Les neurosciences modernes peuvent désormais expliquer ce mouvement, ce processus de guérison. Une personne doit avoir, ou générer, de nombreuses, nombreuses
expériences où elle se sent acceptée et aimée. Cela peut se produire dans le cadre d’une thérapie ou d’une relation intime saine, ou encore avec un ami accordé ou un bienfaiteur bien-aimé, ou un animal de compagnie dévoué. Ce sentiment d’acceptation et d’amour doit être expérimenté viscéralement dans un sens ressenti dans le corps. Ensuite, lorsqu’une sensation, un sentiment ou un souvenir de blessure ou de honte surgit, cette ancienne expérience douloureuse est maintenant associée à l’expérience déjà positive de se sentir vu, connu, soigné et aimé par un autre qui accepte. La nouvelle expérience est suffisamment forte pour s’associer à l’ancien souvenir et déclencher de nouvelles connexions neuronales dans le cerveau. Chaque fois que la nouvelle expérience d’acceptation et d’amour retient l’ancien souvenir toxique de non-lovabilité ou de honte avec amour et conscience, acceptation et compassion, les connexions synaptiques sont modifiées et le vieux modèle de mémoire implicite commence à changer. Si la nouvelle expérience d’amour et d’acceptation est suffisamment importante et régulière, avec suffisamment de répétitions d’appariements, de tirs neuronaux et de modifications des synapses, pendant suffisamment de temps, le sentiment d’amour et d’acceptation devient l’autoroute de la réponse et la vieille honte devient la route de campagne que nous n’avons plus à emprunter.

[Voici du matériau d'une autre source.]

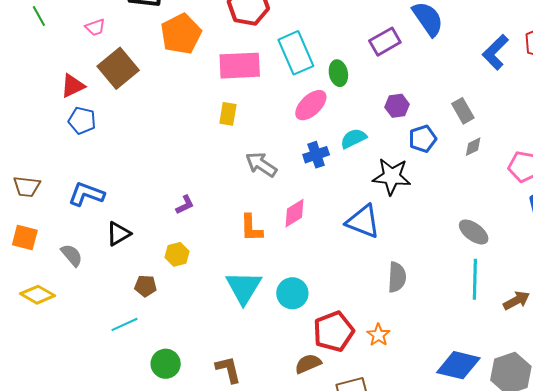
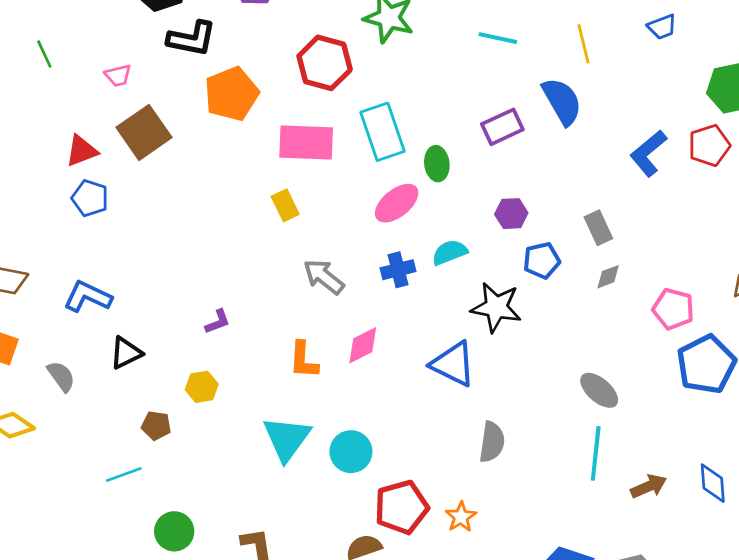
yellow rectangle: (228, 114) -> (285, 205), turned -40

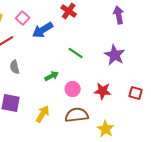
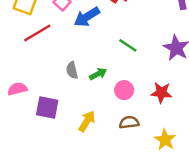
gray semicircle: (15, 67) -> (72, 70), moved
brown semicircle: (77, 115) -> (129, 122), size x0.7

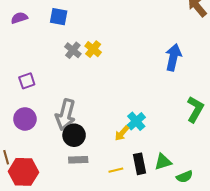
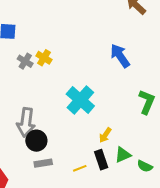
blue arrow: (173, 57) -> (120, 56), turned -40
cyan cross: (136, 121) -> (80, 100), moved, size x1.6
yellow arrow: (122, 133) -> (105, 135), moved
green semicircle: (184, 177) -> (145, 166), turned 56

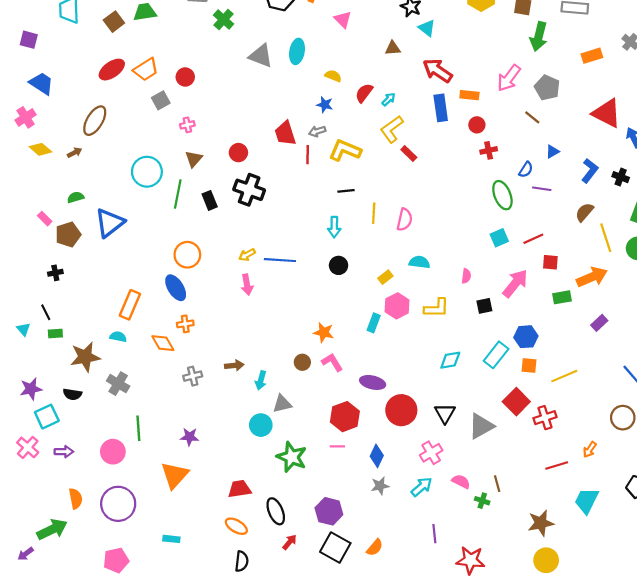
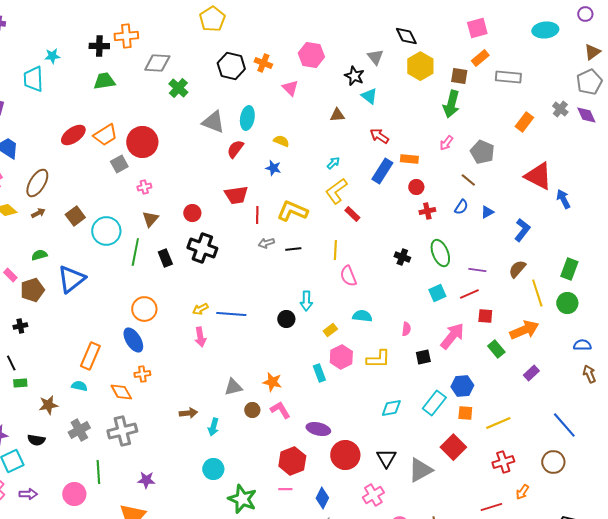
brown square: (114, 22) -> (75, 216), moved
green arrow: (539, 37) -> (451, 104), moved
orange rectangle: (592, 56) -> (524, 122), turned -36
red arrow: (438, 71) -> (379, 136), size x0.7
red circle: (185, 77) -> (142, 142), size x1.8
pink arrow: (509, 78) -> (446, 143), size x0.6
red semicircle: (364, 93) -> (235, 149), moved
blue rectangle: (441, 108) -> (382, 171), turned 40
brown ellipse: (95, 121) -> (37, 183), moved
gray arrow: (317, 131) -> (266, 243), moved
red trapezoid: (285, 133) -> (236, 195), turned -80
blue semicircle: (526, 170) -> (461, 207), moved
black cross: (621, 177) -> (402, 257), moved
purple line: (542, 189) -> (477, 270), moved
yellow line: (374, 213) -> (335, 250), moved
pink semicircle: (405, 220) -> (348, 276), turned 145
cyan arrow: (334, 227) -> (306, 301), moved
green rectangle: (562, 297) -> (496, 349), turned 60
cyan rectangle: (374, 323) -> (319, 373), turned -42
brown star: (85, 357) -> (48, 405), size x0.7
gray cross: (193, 376) -> (122, 431), moved, size x1.6
gray cross: (118, 384) -> (79, 430), turned 30
gray triangle: (282, 404) -> (233, 387), moved
red cross: (545, 418) -> (503, 462), moved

Nous savons que le sentiment d’être aimé déclenche l’ocytocine dans le cerveau. L’ocytocine est l’hormone de liaison qui envoie des signaux au cortex préfrontal, la partie du cerveau qui régule toutes nos émotions et toutes nos sensations corporelles, pour qu’il envoie ses propres neurochimiques à l’amygdale, le centre de la peur, et calme la réaction de peur. Un neurochimique, « là, là, c’est bon, c’est bon, tu vas bien ». L’acceptation de soi nous calme également et nous aide à voir les choses clairement, sans être déformés par la peur ou la honte. Lors d’une retraite de neuroscientifiques à Spirit Rock, j’ai appris récemment que les niveaux d’acceptation de soi rapportés par les participants sont en corrélation avec les niveaux d’ocytocine dans le cerveau. Ces expériences positives d’amour et d’auto-amour, d’acceptation et d’auto-acceptation, établissent un nouveau cycle récursif positif dans le cerveau.
Nous commençons à favoriser et à créer les circuits dans le cerveau qui entretiennent le sentiment d’être aimable, aimé et aimant.